All ratings are subject to surveillance, which could result in ratings being upgraded, downgraded, placed under review, confirmed, or discontinued by DBRS Morningstar.
DBRS Morningstar provides updated analysis and in-depth commentary in the DBRS Viewpoint platform for the following loans in the transaction:
-- Prospectus ID#4 – Gaslamp SD (20.0% of the pool)
The DBRS Viewpoint platform provides additional information on this transaction and underlying loans including DBRS Morningstar metrics, commentary, servicer-reported cash flows, and other performance-related data.
For complimentary access to this content, please register for the DBRS Viewpoint platform at www.viewpoint.dbrsmorningstar.com.

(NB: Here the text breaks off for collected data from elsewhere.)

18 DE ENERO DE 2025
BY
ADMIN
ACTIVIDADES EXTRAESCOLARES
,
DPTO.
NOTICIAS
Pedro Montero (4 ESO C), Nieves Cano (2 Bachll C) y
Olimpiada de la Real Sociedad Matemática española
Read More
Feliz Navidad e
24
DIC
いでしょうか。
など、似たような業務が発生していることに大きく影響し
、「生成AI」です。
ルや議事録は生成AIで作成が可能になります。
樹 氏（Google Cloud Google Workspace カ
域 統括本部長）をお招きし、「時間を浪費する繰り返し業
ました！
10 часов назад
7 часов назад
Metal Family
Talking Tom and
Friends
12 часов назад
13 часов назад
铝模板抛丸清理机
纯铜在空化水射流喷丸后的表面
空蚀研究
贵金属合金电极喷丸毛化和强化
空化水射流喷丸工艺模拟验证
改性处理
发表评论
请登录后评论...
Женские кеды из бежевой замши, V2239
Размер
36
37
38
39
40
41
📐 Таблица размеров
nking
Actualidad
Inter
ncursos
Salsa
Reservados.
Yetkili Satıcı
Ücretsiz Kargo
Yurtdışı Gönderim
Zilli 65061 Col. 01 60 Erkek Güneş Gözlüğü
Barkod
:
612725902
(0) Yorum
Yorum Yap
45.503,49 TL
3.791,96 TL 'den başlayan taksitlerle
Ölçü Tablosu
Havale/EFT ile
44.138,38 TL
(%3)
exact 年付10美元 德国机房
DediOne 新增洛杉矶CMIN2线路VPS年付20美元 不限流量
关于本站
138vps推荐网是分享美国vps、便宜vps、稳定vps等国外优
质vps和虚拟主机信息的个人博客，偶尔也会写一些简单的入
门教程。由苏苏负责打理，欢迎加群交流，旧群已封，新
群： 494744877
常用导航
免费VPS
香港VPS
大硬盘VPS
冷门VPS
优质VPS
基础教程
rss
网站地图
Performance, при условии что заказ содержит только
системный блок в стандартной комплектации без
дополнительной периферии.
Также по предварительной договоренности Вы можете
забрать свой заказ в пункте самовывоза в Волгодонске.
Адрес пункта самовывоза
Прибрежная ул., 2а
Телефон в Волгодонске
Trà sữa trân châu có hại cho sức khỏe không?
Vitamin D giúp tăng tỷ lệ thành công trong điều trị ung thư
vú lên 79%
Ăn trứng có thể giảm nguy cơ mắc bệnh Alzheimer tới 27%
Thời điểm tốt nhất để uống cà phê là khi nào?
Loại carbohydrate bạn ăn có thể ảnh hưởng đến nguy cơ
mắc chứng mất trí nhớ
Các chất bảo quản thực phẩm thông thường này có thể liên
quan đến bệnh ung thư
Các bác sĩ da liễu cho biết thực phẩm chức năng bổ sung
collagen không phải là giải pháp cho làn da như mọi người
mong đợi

The platform includes issuer and servicer data for most outstanding CMBS transactions (including non-DBRS Morningstar rated), as well as loan-level and transaction-level commentary for most DBRS Morningstar-rated and -monitored transactions.
Notes:
All figures are in U.S. dollars unless otherwise noted.
The principal methodology is the North American CMBS Surveillance Methodology (March 4, 2022), which can be found on dbrsmorningstar.com under Methodologies & Criteria. For a list of the structured-finance-related methodologies that may be used during the rating process, please see the DBRS Morningstar Global Structured Finance Related Methodologies document, which can be found on dbrsmorningstar.com in the Commentary tab under Regulatory Affairs. Please note that not every related methodology listed under a principal structured finance asset class methodology may be used to rate or monitor an individual structured finance or debt obligation.
The DBRS Morningstar Sovereign group releases baseline macroeconomic scenarios for rated sovereigns. DBRS Morningstar analysis considered impacts consistent with the baseline scenarios as set forth in the following report: https://www.dbrsmorningstar.com/research/384482.
The rated entity or its related entities did participate in the rating process for this rating action. DBRS Morningstar had access to the accounts and other relevant internal documents of the rated entity or its related entities in connection with this rating action.
Please see the related appendix for additional information regarding the sensitivity of assumptions used in the rating process.
Generally, the conditions that lead to the assignment of a Negative or Positive trend are resolved within a 12-month period. DBRS Morningstar’s outlooks and ratings are monitored.